June 5th, 2020...I don't even know how to write in this journal right now. The country seems to be tearing itself apart. Fear, hate, rage, riots, lies, manipulation, chaos. Lord come back soon.
I've avoided writing because I don't have the time to put all my thoughts down on everything that's happen. But I don't want to put it off so long that I never write again. So let me suffice it to say that I can't help but think that the timing of everything happening is wildly suspect, given the election year.
Of course black lives matter. Of course they've had a harder time than most minorities historically. Of course I want that to change. Absolutely. Everyone deserves equal opportunity and access to tools and resource. I will do anything I can to help.
I understand the protests, but the rioting feels like another layer being triggered for deeper, more malicious purposes.

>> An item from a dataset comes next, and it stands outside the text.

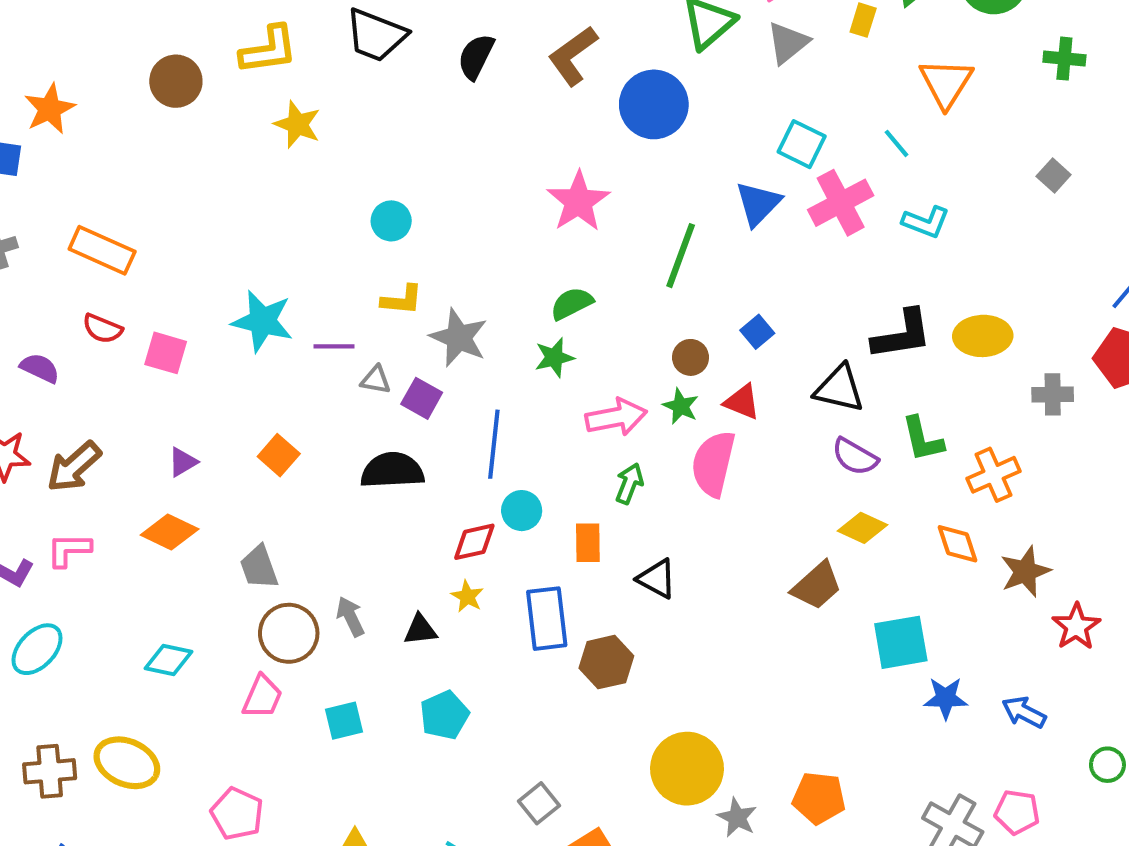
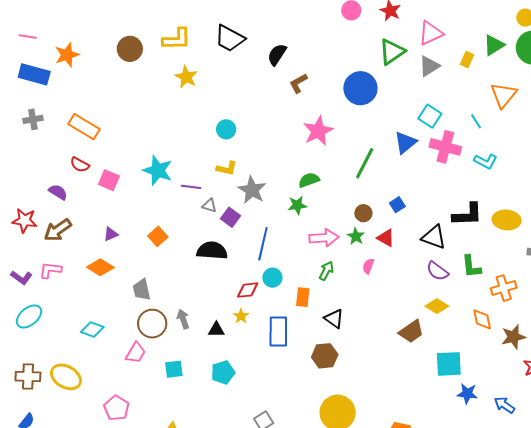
brown L-shape: (573, 56) -> (298, 83), moved, size x0.7
pink cross: (841, 203) -> (445, 147), turned 36
purple semicircle: (40, 368) -> (58, 192), moved
pink semicircle: (713, 464) -> (368, 266), size x0.5
brown hexagon: (606, 662) -> (325, 356), moved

The ragebait on social media is out of control.
Leaders in this country are unwilling to admit they were wrong, unwilling to take responsibility for it and move onwards. That applies to the COVID-19 situation as much as it does to the George Floyd fiasco.
Evidence is buried. Ignored. Alternate narratives are pushed harder and harder until the masses give up and just accept it. I'm just standing here like a deer on the highway wondering how this all happened around me.
I hope we see our way through it soon. I hope good, honest leaders step up somehow. I hope we can see a shred of integrity through this thing.
I want to speak up but don't know what to say, or who to say it to. So I write, and I love my children, and I wait.